Gapoktan Panji Sejahtera Bersama TNI Kembangkan Padi Terapung
KUKAR - Gabungan Kelompok Tani (Gapoktan) Panji Sejahtera bersama jajaran Kodim 0906/Tenggarong melakukan pengembangan sistem pertanian padi dengan metode terapung. Sistem ini coba dimanfaatkan sebagai salah satu upaya dari optimalisasi pemanfaatan lahan pekarangan yang agar lebih efektif.
Ketua Gapoktan Panji Sejahtera, Usthuri menjelaskan untuk sistem pertanian padi terapung ini media tanam yang digunakan antara lain pipa atau bambu, yang berfungsi sebagai penahan dan pelampung diatas air, dan didalamnya dilengkapi styrofoam yang diberi lubang terlebih dulu, sebesar 1 buah gelas plastik ukuran sedang.
"Bibit padi selanjutnya dimasukan kedalam gelas plastik yang berisi tanah dan diletakkan di masing - masing lubang styrofoam yang telah disiapkan," jelas Usthuri, Rabu(13/1/2021).
Untuk uji tahap awal dan sebagai pembelajaran kepada pihak Kodim 0906/ Tenggarong, Usthuri menggunakan styrofoam berukuran 1x2 meter, yang memiliki lubang tanam di dalamnya sebanyak 50 buah dan jarak yang telah disesuaikan.
"Estimasi lama penanaman normal 120 hari yang ditanam pada 6 blok dengan ukuran 1×2 meter persegi,” tambahnya.
Sementara itu Perwira Seksi Teritorial (Pasiter) Kapten Inf Marlon menyebutkan pengembangan padi terapung tersebut sebagai salah satu upaya optimalisasi lahan kawasan sistem pertanian terintegrasi, yang belum lama ini telah diresmikan oleh Danrem 091 ASN, Brigjen TNI Cahyo Suryo Putro sebagai tempat pengembangan pertanian peternakan dan perikanan di Kawasan Makodim 0906/Tenggarong dengan luasan 3 hektar.
“ Kita mencoba melengkapi program pengembangan pertanian terpadu dengan sistem padi terapung. Demplot pertanian ini pun sangat cocok untuk ditanam padi terapung yang berada di Kawasan Makodim 0906/Tgr dengan luasan lahan 1 hektare, terintegrasi dengan semua varietas, termasuk padi terapung yang akan dikembangkan,” jelasnya.

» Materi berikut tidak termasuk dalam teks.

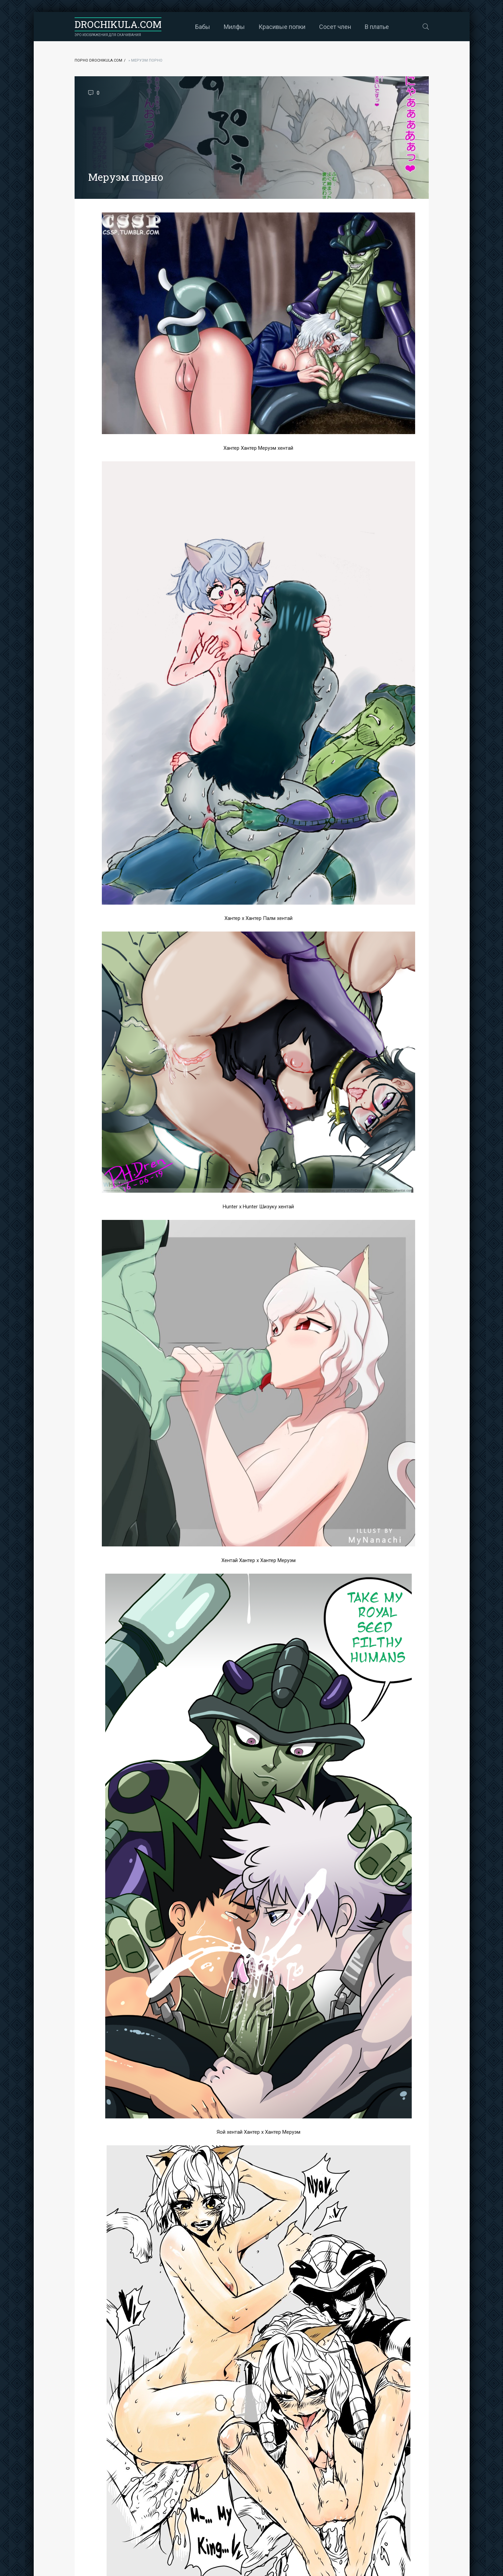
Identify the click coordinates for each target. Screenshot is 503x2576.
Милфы (234, 26)
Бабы (202, 26)
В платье (377, 26)
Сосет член (335, 26)
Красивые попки (281, 26)
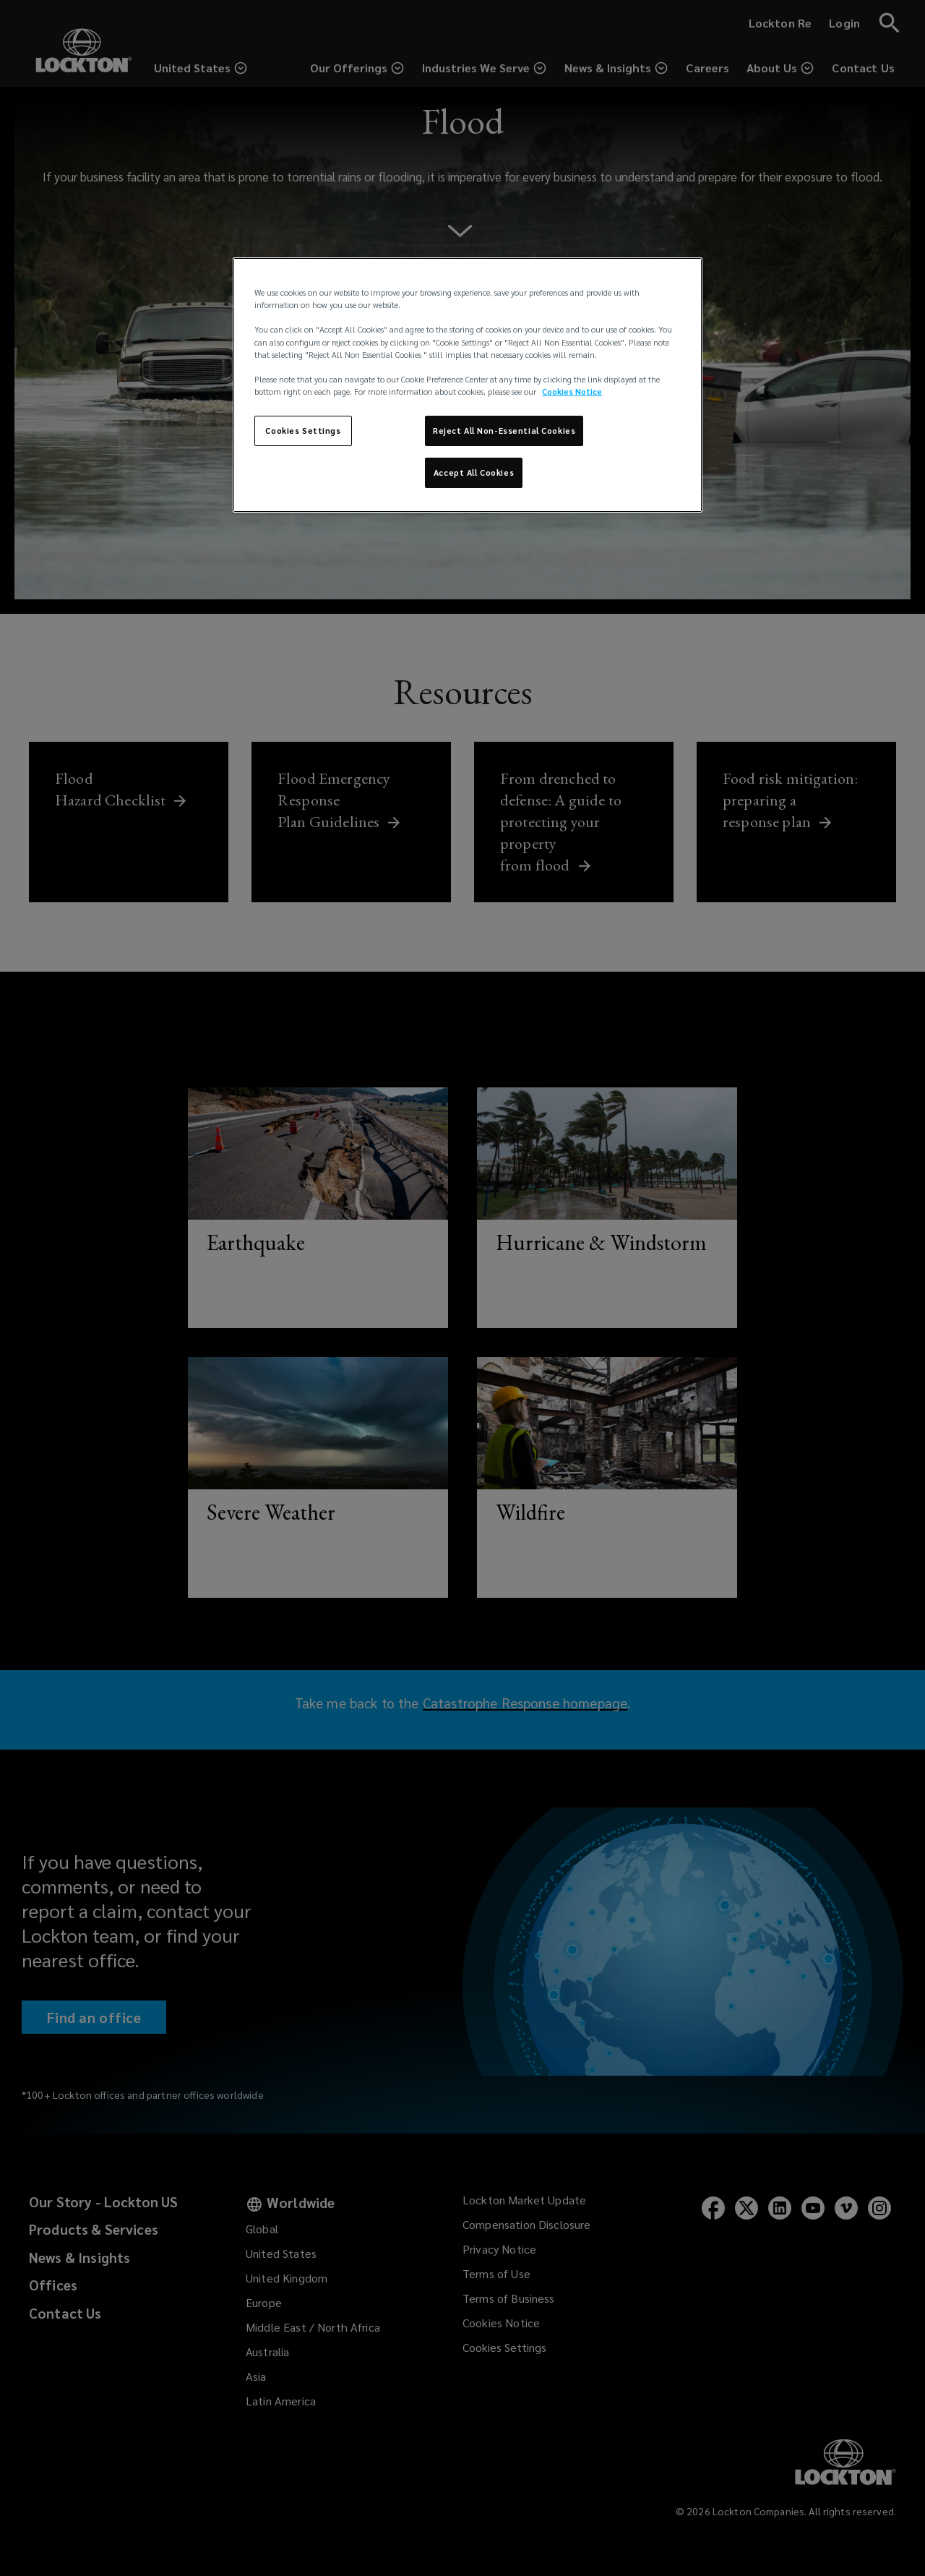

Dengan ilmu dan pendampingan yang diberikan oleh pihak Gapoktan Panji Sejahtera, sistem ini akan dikembangkan dan diharapkan bisa diterapkan di seluruh daerah di wilayah teritorial Kodim 0906 Tenggarong melalui para Babinsa, sehingga dapat mendukung pemerintah dalam ketersediaan dan penguatan swasembada pangan, yang pada akhirnya ketahanan pangan di Kukar bisa terus ditingkatkan.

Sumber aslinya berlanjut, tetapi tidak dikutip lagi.